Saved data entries
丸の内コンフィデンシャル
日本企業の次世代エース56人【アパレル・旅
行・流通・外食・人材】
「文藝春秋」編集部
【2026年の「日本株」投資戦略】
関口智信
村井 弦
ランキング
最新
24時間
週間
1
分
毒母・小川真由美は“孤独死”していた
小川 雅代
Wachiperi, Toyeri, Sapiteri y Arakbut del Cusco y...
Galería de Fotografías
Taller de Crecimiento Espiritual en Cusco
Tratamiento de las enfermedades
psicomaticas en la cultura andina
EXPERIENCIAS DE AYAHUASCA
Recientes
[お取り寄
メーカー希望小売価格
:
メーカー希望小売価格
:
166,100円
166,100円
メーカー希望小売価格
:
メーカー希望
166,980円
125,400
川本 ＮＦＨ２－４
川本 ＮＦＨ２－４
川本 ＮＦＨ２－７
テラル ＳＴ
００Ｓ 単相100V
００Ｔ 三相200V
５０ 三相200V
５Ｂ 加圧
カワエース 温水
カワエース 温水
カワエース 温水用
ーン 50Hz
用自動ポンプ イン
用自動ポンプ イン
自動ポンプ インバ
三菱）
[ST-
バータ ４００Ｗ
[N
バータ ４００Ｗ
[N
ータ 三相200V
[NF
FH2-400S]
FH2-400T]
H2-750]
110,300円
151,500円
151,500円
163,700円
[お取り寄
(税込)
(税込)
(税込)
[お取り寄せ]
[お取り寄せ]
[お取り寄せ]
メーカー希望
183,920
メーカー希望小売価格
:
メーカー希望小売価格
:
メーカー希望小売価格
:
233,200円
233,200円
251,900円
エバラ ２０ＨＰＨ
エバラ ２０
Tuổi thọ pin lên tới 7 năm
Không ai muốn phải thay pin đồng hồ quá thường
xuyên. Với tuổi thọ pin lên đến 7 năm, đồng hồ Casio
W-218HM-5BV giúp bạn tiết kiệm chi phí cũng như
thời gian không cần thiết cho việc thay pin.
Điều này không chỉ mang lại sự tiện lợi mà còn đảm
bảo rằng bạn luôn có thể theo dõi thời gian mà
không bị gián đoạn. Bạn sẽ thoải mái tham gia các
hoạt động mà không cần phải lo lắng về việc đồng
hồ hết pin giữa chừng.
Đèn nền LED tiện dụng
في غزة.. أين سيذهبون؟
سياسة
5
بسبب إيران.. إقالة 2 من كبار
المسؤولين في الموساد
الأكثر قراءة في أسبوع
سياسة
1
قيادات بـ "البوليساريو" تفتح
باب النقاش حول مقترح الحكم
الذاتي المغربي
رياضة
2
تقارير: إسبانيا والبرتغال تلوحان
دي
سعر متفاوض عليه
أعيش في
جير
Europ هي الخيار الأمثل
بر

■ **WHAT YOU HAVE TO DO**: In which lines of the records does the word "việc" appear? Copy each of them.

■ **THE ANSWER**:
thời gian không cần thiết cho việc thay pin.
hoạt động mà không cần phải lo lắng về việc đồng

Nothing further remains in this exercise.